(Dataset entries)
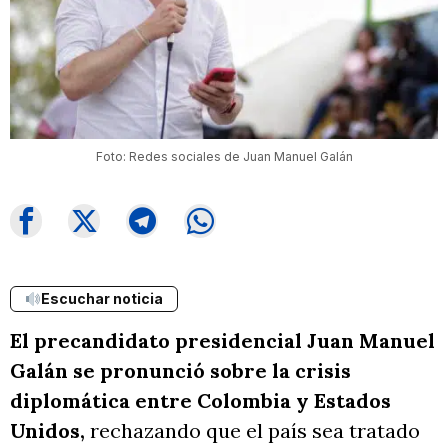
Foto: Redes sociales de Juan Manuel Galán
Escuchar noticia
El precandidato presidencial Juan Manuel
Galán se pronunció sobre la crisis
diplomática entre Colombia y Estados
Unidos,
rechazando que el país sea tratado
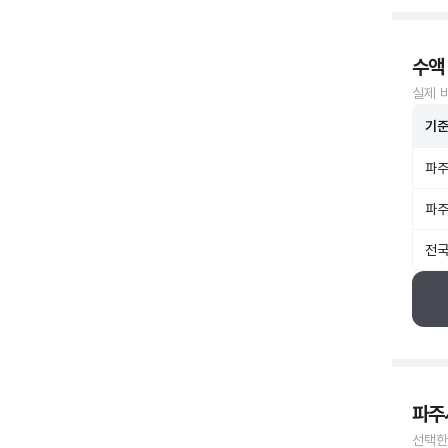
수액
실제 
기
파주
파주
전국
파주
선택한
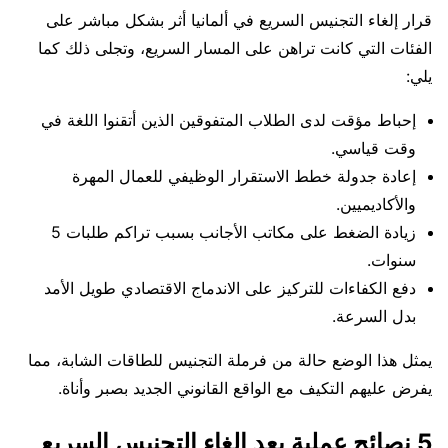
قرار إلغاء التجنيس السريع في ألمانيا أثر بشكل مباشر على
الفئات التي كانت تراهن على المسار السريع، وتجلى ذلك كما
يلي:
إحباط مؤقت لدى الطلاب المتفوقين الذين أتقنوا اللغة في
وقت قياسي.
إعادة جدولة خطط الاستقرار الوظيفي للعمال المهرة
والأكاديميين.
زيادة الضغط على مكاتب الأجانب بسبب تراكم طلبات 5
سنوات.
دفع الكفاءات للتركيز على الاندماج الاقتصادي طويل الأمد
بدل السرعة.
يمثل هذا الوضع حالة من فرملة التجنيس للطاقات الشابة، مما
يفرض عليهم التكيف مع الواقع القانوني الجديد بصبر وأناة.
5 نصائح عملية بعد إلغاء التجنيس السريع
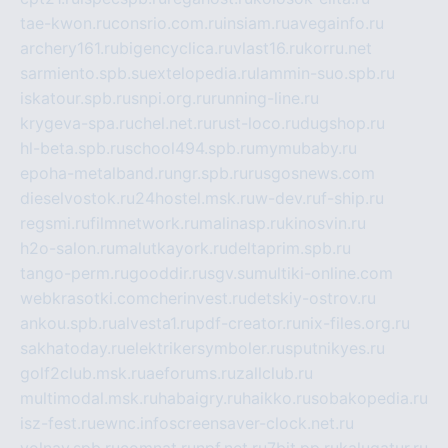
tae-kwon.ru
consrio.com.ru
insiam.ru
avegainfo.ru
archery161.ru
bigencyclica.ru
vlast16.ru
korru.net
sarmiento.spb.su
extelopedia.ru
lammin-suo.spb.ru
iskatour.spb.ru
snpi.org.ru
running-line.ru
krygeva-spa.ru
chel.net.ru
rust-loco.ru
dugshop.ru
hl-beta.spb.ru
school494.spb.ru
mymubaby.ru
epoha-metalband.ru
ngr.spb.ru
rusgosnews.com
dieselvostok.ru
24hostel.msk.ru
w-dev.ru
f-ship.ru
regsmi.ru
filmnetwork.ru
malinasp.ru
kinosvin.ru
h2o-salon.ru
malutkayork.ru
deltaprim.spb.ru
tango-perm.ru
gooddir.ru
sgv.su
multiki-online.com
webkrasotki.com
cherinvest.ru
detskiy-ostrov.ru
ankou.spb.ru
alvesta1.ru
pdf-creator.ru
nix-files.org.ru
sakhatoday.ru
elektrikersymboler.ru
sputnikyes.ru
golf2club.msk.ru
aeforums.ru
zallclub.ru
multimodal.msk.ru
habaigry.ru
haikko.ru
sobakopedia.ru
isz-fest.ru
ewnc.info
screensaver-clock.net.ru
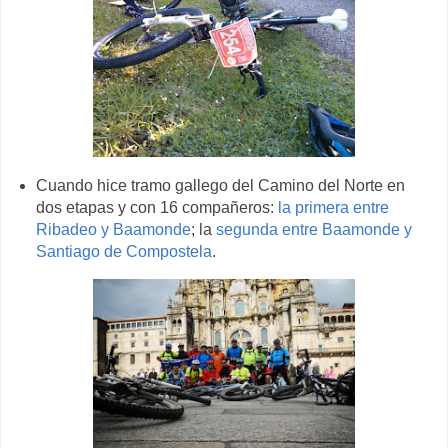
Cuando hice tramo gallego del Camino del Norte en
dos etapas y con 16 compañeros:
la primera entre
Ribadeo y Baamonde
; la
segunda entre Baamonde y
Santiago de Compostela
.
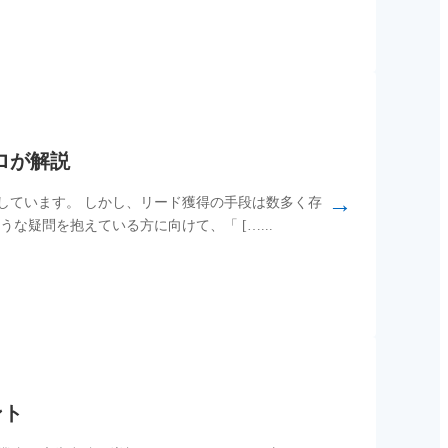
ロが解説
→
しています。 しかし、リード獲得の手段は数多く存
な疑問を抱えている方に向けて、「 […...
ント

==

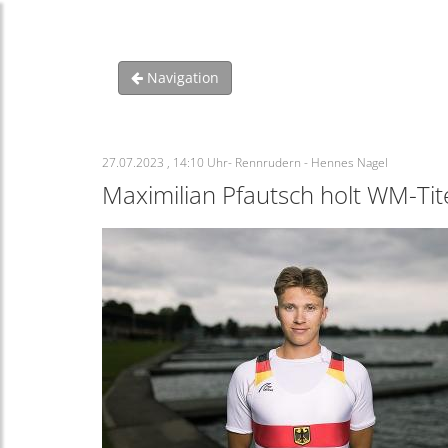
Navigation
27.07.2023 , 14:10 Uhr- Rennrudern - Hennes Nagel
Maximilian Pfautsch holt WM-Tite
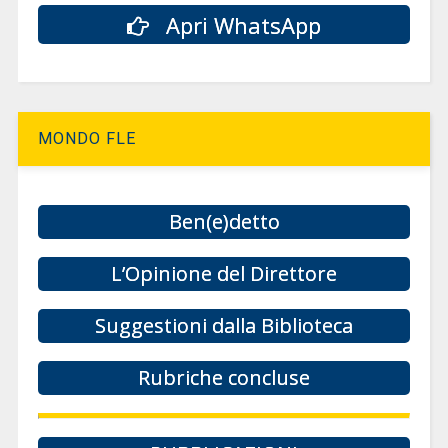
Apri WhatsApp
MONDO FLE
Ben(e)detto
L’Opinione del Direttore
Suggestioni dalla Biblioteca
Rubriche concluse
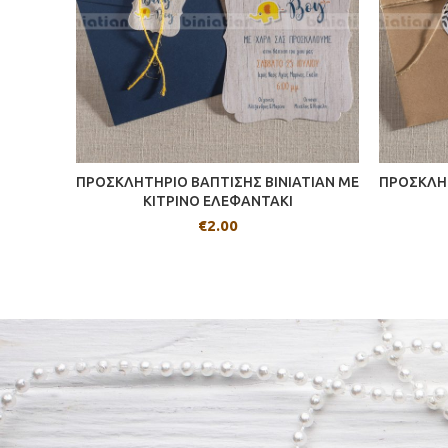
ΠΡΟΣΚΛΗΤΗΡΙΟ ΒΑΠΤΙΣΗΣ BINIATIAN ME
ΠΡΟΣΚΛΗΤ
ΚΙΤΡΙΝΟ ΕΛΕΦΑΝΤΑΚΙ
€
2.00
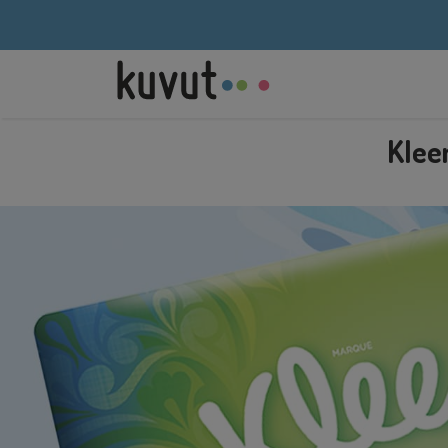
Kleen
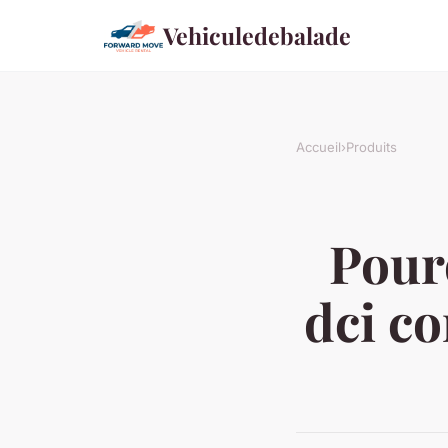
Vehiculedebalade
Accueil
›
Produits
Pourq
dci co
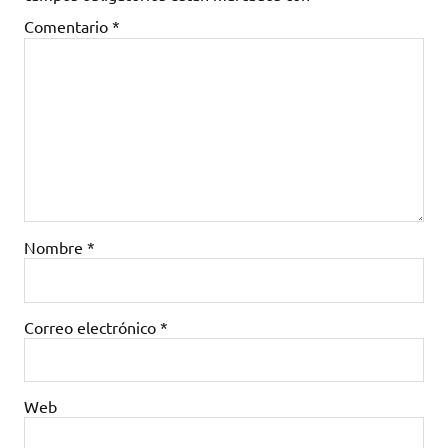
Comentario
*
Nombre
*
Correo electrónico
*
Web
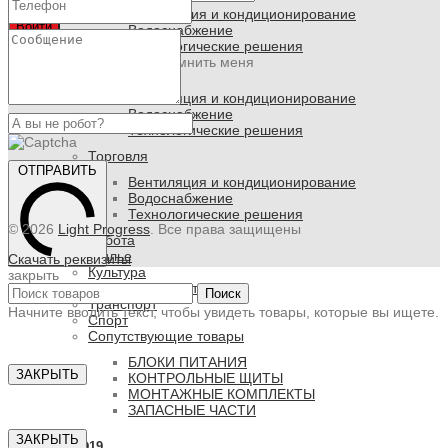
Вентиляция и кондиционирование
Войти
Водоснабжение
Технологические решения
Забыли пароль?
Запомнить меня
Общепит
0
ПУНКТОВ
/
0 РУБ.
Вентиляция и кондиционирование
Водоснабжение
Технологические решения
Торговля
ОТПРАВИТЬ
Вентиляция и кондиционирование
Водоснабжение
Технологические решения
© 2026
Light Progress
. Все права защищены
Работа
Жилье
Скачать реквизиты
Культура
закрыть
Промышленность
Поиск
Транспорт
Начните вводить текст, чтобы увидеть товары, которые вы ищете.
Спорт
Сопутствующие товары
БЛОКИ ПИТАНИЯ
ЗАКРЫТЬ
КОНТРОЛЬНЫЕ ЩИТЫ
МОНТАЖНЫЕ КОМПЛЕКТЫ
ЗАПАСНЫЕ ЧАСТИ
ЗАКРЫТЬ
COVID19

* * *

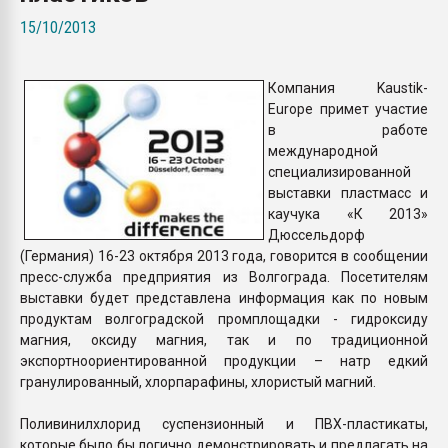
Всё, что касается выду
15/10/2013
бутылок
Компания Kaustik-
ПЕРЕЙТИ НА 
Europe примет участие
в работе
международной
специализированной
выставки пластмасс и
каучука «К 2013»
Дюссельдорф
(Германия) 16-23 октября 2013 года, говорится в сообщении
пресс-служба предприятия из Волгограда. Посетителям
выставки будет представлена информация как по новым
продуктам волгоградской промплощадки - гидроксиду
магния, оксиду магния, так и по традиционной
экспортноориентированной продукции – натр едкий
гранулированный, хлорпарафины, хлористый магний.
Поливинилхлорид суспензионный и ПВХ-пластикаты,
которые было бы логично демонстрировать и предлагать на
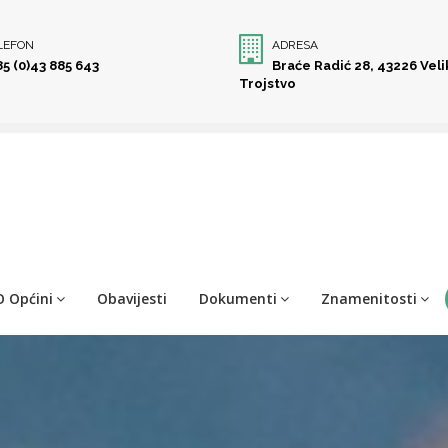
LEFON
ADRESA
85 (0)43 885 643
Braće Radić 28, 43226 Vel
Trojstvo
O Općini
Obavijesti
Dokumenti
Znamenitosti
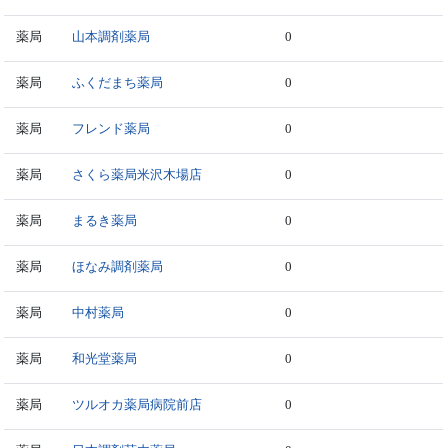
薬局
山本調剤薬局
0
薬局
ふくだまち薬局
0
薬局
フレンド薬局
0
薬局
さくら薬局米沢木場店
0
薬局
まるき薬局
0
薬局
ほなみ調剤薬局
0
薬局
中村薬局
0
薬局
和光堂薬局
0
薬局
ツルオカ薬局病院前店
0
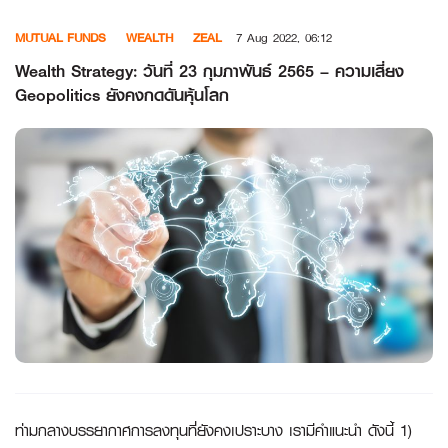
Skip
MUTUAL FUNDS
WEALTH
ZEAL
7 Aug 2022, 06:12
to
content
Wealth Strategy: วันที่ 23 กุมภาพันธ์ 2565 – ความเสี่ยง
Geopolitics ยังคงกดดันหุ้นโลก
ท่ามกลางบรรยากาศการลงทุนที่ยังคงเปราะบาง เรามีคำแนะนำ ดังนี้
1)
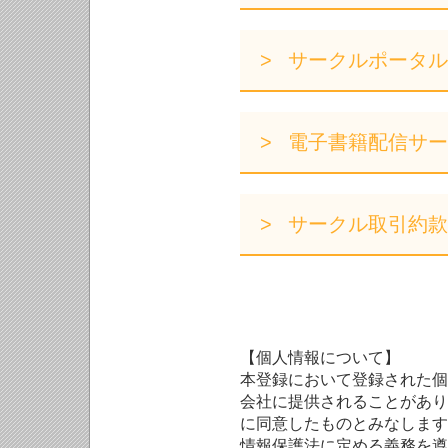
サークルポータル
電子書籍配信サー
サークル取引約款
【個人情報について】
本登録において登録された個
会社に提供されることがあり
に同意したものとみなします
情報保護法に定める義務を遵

What is being asked ::
Using the entries above, reproduce word for word only the lines from the one that contains "يفرض عليهم التكيف" to the one that contains "cherinvest.ru", both ends included, and drop every picture.

Written response ::
يفرض عليهم التكيف مع الواقع القانوني الجديد بصبر وأناة.
5 نصائح عملية بعد إلغاء التجنيس السريع
tae-kwon.ru
consrio.com.ru
insiam.ru
avegainfo.ru
archery161.ru
bigencyclica.ru
vlast16.ru
korru.net
sarmiento.spb.su
extelopedia.ru
lammin-suo.spb.ru
iskatour.spb.ru
snpi.org.ru
running-line.ru
krygeva-spa.ru
chel.net.ru
rust-loco.ru
dugshop.ru
hl-beta.spb.ru
school494.spb.ru
mymubaby.ru
epoha-metalband.ru
ngr.spb.ru
rusgosnews.com
dieselvostok.ru
24hostel.msk.ru
w-dev.ru
f-ship.ru
regsmi.ru
filmnetwork.ru
malinasp.ru
kinosvin.ru
h2o-salon.ru
malutkayork.ru
deltaprim.spb.ru
tango-perm.ru
gooddir.ru
sgv.su
multiki-online.com
webkrasotki.com
cherinvest.ru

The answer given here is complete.